▶ _Required work_
Pull every line with "iPhone" from the material.
+++ Excerpted data
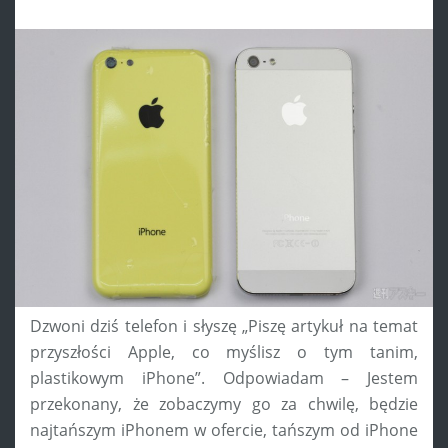
Dzwoni dziś telefon i słyszę „Piszę artykuł na temat
przyszłości Apple, co myślisz o tym tanim,
plastikowym iPhone”. Odpowiadam – Jestem
przekonany, że zobaczymy go za chwilę, będzie
najtańszym iPhonem w ofercie, tańszym od iPhone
++++++
▶ _Solution for this task_
plastikowym iPhone”. Odpowiadam – Jestem
najtańszym iPhonem w ofercie, tańszym od iPhone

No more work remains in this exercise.